The achievement gap between students of color and their white counterparts in Dane County has been an area of concern for the past several years. In addition to what the Madison School District is doing to try and eliminate the gap, a local grassroots organization is hoping to reduce the achievement gap before kids start kindergarten.
Harold Rayford, pastor of The Faith Place Church in Sun Prairie and President of the African American Council of Churches, will launch the 1800 Days initiative on Tuesday, March 29, at 6 p.m. at the Central Madison Public Library.
1800 Days is a nonprofit organization focusing on a child’s first five years of life where significant intellectual development takes place, said Rayford. The emphasis will be on early childhood development so children can be academically and intellectually equipped to start kindergarten and stay on track once in school.
Rayford said the idea came about after he volunteered as an assistant librarian in a local middle school for about four years. He said he initially began the role to help teachers interact with minority students, but over time he realized the achievement gap was an issue that needed participation from everyone in the community, including minority groups.

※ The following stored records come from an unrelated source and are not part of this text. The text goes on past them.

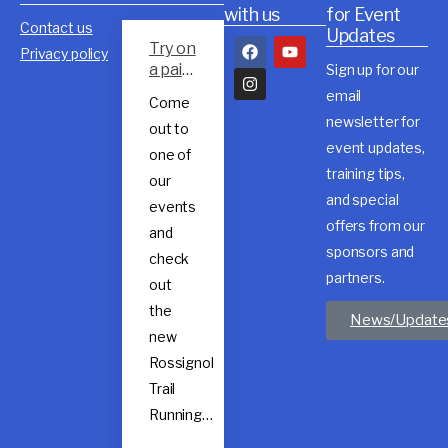
with us
for Event
Contact us
Updates
Try on
Privacy policy
a pair
Sign up for our
of
email
Come
Rossig
newsletter for
out to
nol
event updates,
trail
one of
shoes
training tips,
our
and special
events
offers from our
and
sponsors and
check
partners.
out
the
News/Update
new
Rossignol
Trail
Running…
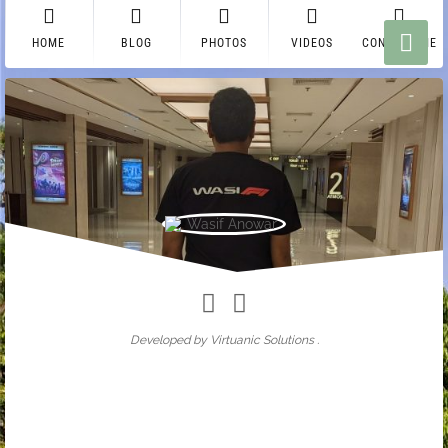
HOME
BLOG
PHOTOS
VIDEOS
CONTACT ME
Wasif Anowar
Developed by Virtuanic Solutions .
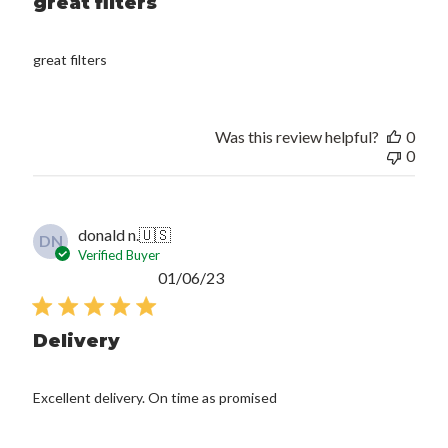
great filters
great filters
Was this review helpful?
0
0
donald n.
🇺🇸
DN
Verified Buyer
Published
01/06/23
date
Delivery
Excellent delivery. On time as promised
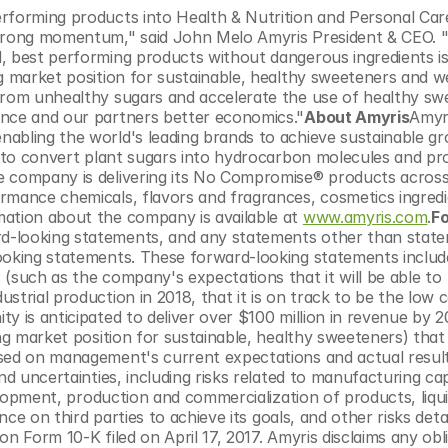
erforming products into Health & Nutrition and Personal Car
strong momentum," said John Melo Amyris President & CEO. "
, best performing products without dangerous ingredients is 
g market position for sustainable, healthy sweeteners and we
from unhealthy sugars and accelerate the use of healthy sw
ence and our partners better economics."
About Amyris
Amyri
abling the world's leading brands to achieve sustainable gr
ns to convert plant sugars into hydrocarbon molecules and pr
e company is delivering its No Compromise® products across 
rmance chemicals, flavors and fragrances, cosmetics ingredie
ation about the company is available at 
www.amyris.com
.
F
rd-looking statements, and any statements other than state
looking statements. These forward-looking statements includ
(such as the company's expectations that it will be able to 
trial production in 2018, that it is on track to be the low c
 is anticipated to deliver over $100 million in revenue by 20
ng market position for sustainable, healthy sweeteners) that 
ased on management's current expectations and actual result
nd uncertainties, including risks related to manufacturing cap
velopment, production and commercialization of products, liqui
nce on third parties to achieve its goals, and other risks detai
n Form 10-K filed on April 17, 2017. Amyris disclaims any obli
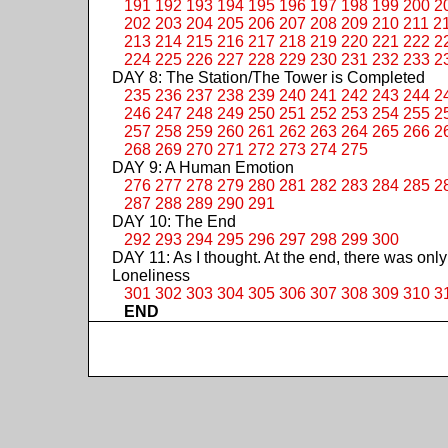
191
192
193
194
195
196
197
198
199
200
2
202
203
204
205
206
207
208
209
210
211
2
213
214
215
216
217
218
219
220
221
222
2
224
225
226
227
228
229
230
231
232
233
2
DAY 8: The Station/The Tower is Completed
235
236
237
238
239
240
241
242
243
244
2
246
247
248
249
250
251
252
253
254
255
2
257
258
259
260
261
262
263
264
265
266
2
268
269
270
271
272
273
274
275
DAY 9: A Human Emotion
276
277
278
279
280
281
282
283
284
285
2
287
288
289
290
291
DAY 10: The End
292
293
294
295
296
297
298
299
300
DAY 11: As I thought. At the end, there was only
Loneliness
301
302
303
304
305
306
307
308
309
310
3
END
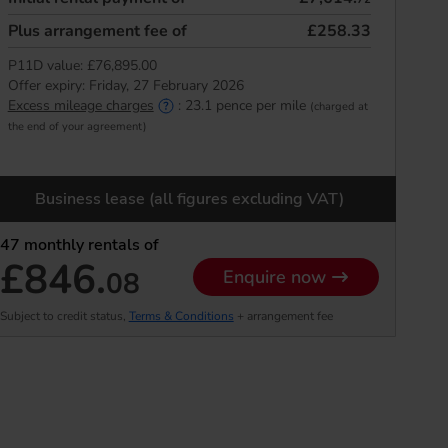
Plus arrangement fee of
£258.33
P11D value:
£76,895.00
Offer expiry:
Friday, 27 February 2026
Excess mileage charges
:
23.1
pence per mile
(charged at
the end of your agreement)
Business lease (all figures excluding VAT)
47
monthly rentals of
£846.
08
Enquire now
Subject to credit status,
Terms & Conditions
+ arrangement fee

“I started to recognize the students in the school as my children and children that go to my church. So I started talking to other pastors and we all wanted to eliminate the achievement gap, and I talked to other groups too. But no one could really figure out how to go about it and where to start,” Rayford said.
“When you consider the first five years of life you know those are the most important years of a child’s development. Their intellectual development happens at a greater rate between the ages of one to five.”
Rayford said he chose to call the project 1800 Days because viewing the work in terms of days rather than years is more pressing. He said the initiative hopes to make “every single day count.”
Prior to his work in the schools, Rayford thought the achievement gap started in kindergarten and grew worse over time. But according to his observations he now believes it begins much earlier than that.
“The gap starts day one of life and it’s not identified in many cases until day one of kindergarten. We want to start by eliminating the achievement gap for the children before they get there so they won’t begin at a disadvantage. It’s really difficult to make up for lost time,” he said.
Rayford said all the African-American churches in Dane County have agreed to partner with 1800 Days, in addition to community centers, United Way and several libraries. He also said all the school districts in Dane County, including Madison, have agreed to work with Rayford on the initiative.
Rayford said he hopes to pass out 20,000 brochures on 1800 Days in the next few weeks.
On the 1800 Days website, a guide is available for parents to download that will help them track the growth and development of their children. Rayford and his team created a document with benchmarks children should reach from birth to age five.
1800 Days will encourage parents to use community resources such as libraries for their children, and mentor parents on how to raise their kids and make sure they have the guidance they need.
“It can be done; we have great teachers and resources. We have to identify the problem and attack it and that’s what 1800 days will do,” Rayford said.